## Working Capital Policies: Risk-Return Trade-off
### The Two Aims of WC Management
Working capital management has two competing objectives:
1. Profitability — earn higher returns
2. Solvency (Liquidity) — avoid cash shortages and stock-outs
### Conservative Policy
- Maintains high levels of current assets (cash, inventory, receivables).
- Lower risk of insolvency — minimal chance of cash shortage or stock-out.
- Lower return — large idle assets earn little.
- A liquid firm has less risk but pays a cost: idle resources sacrifice profit.
### Aggressive Policy
- Maintains low levels of current assets.

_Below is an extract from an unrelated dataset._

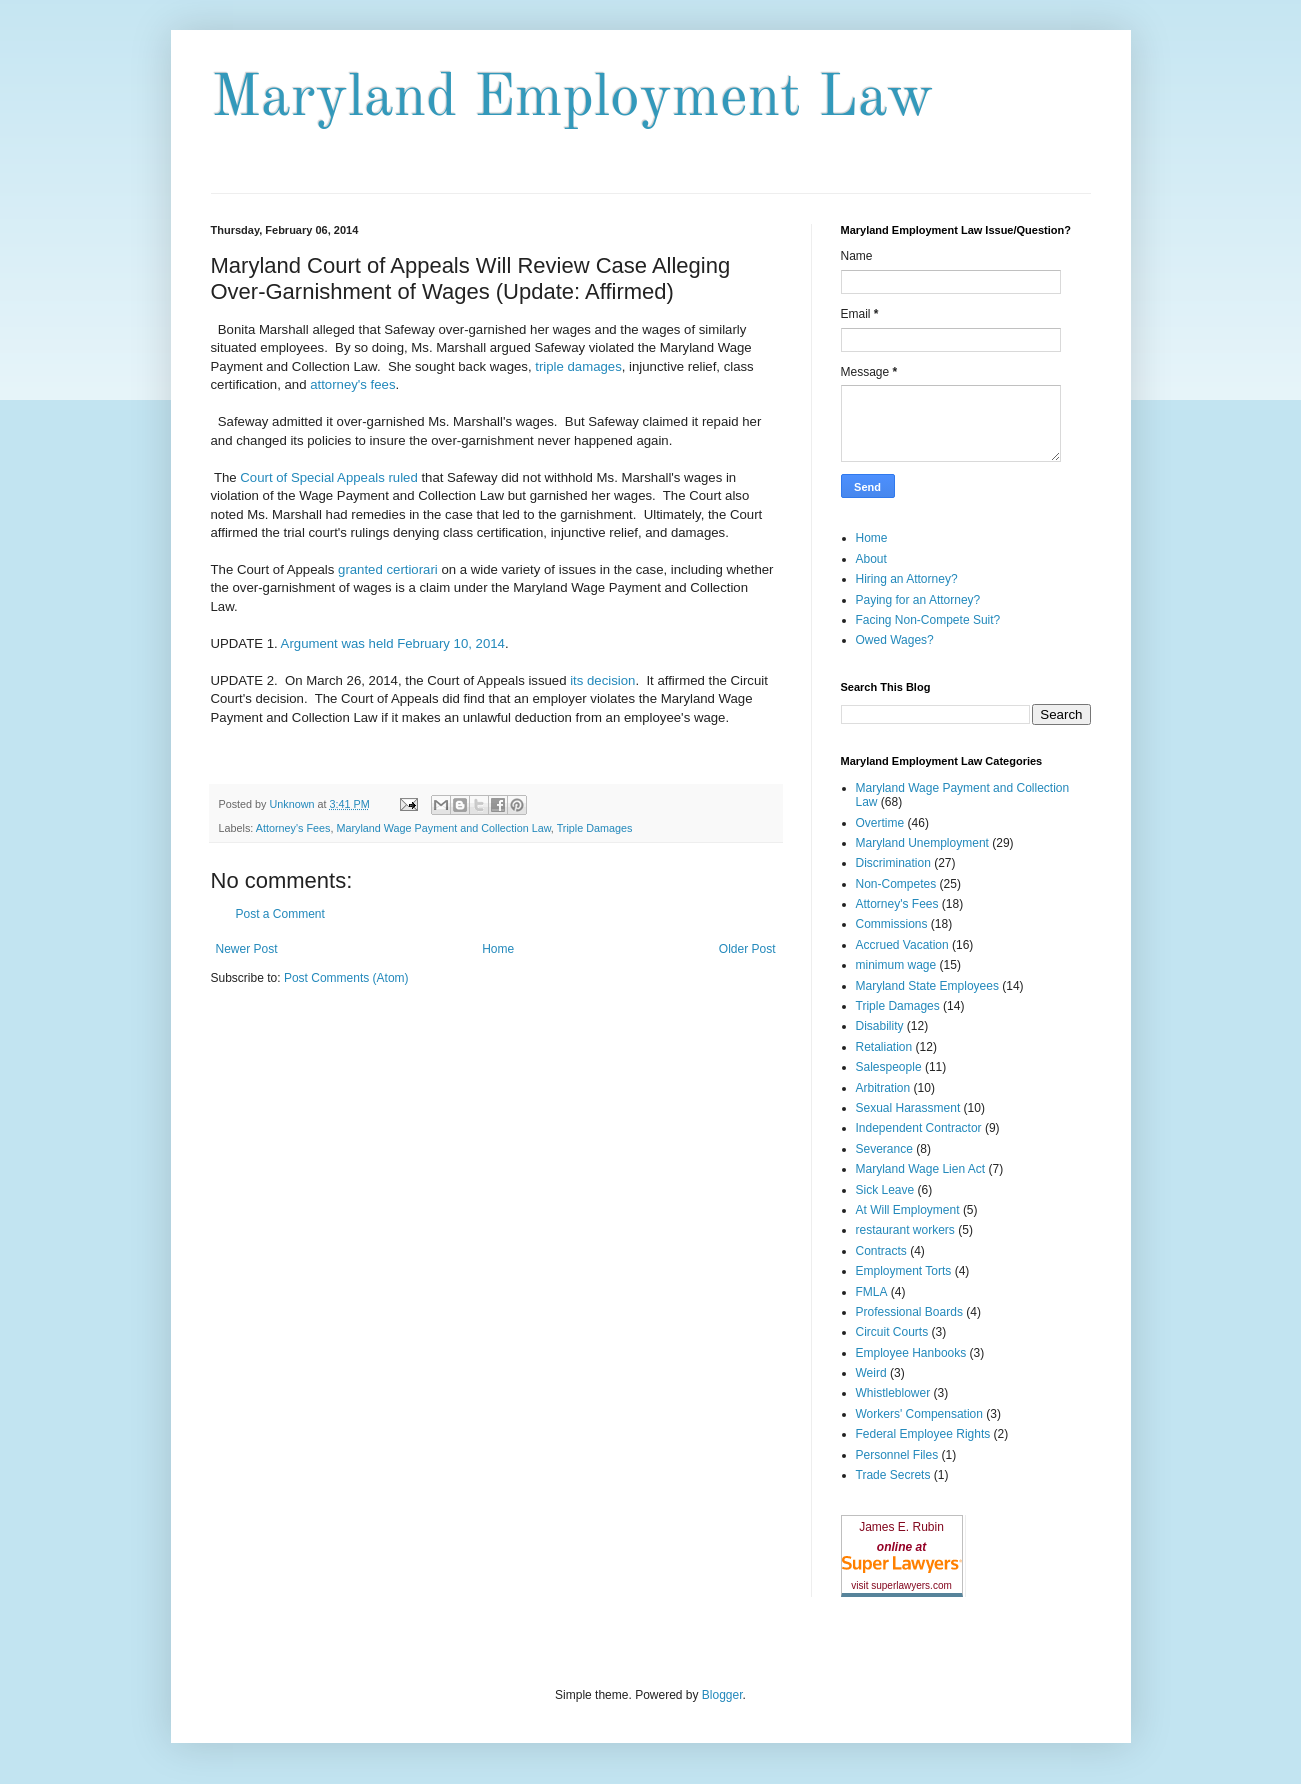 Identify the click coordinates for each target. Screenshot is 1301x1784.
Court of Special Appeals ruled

- Higher return — assets are deployed more productively.
- Higher risk — greater chance of stock-outs, cash shortages, lost customers.
### The Trade-off
> To achieve higher profitability, the firm may have to sacrifice solvency by maintaining a relatively low level of current assets.
### Visual Summary
| Policy | Current Assets | Return | Risk |
|---|---|---|---|
| Conservative | High | Low | Low |
| Aggressive | Low | High | High |
| Moderate | Balanced | Medium | Medium |
### Key Insight
There is no free lunch: liquidity has a cost, and profitability has a risk. The optimal policy depends on the firm's risk appetite and industry.